Segment Start: Working data

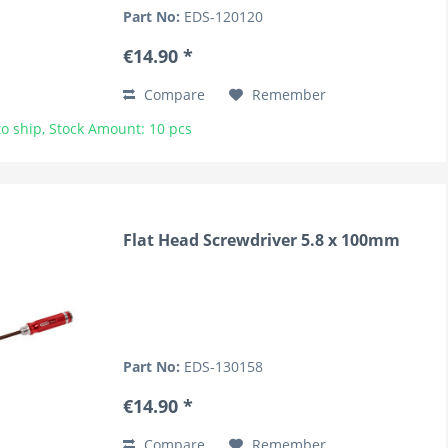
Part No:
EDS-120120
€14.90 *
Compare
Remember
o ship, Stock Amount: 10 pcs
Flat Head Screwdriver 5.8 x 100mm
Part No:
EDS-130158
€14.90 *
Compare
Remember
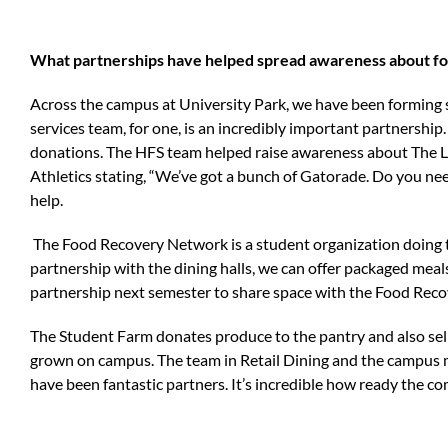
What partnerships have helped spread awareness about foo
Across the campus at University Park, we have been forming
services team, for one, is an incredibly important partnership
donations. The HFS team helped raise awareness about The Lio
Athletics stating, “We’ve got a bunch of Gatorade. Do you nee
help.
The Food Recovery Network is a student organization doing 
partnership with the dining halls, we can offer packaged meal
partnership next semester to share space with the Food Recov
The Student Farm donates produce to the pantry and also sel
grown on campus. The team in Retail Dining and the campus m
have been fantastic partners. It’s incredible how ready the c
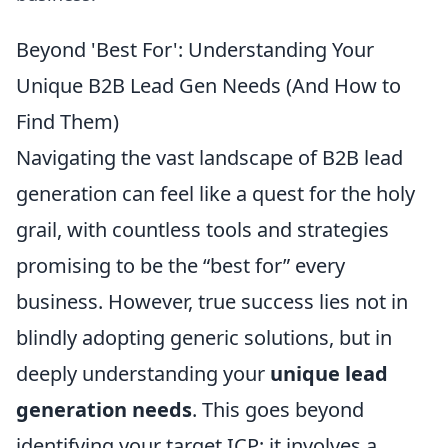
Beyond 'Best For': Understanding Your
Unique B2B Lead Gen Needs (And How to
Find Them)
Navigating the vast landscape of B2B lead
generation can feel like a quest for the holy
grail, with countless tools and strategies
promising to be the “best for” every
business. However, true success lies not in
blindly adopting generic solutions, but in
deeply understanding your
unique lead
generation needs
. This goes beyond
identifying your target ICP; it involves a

Segment End: Working data

Pull every line containing the word "helped" out of the listing.

What partnerships have helped spread awareness about foo
donations. The HFS team helped raise awareness about The Lio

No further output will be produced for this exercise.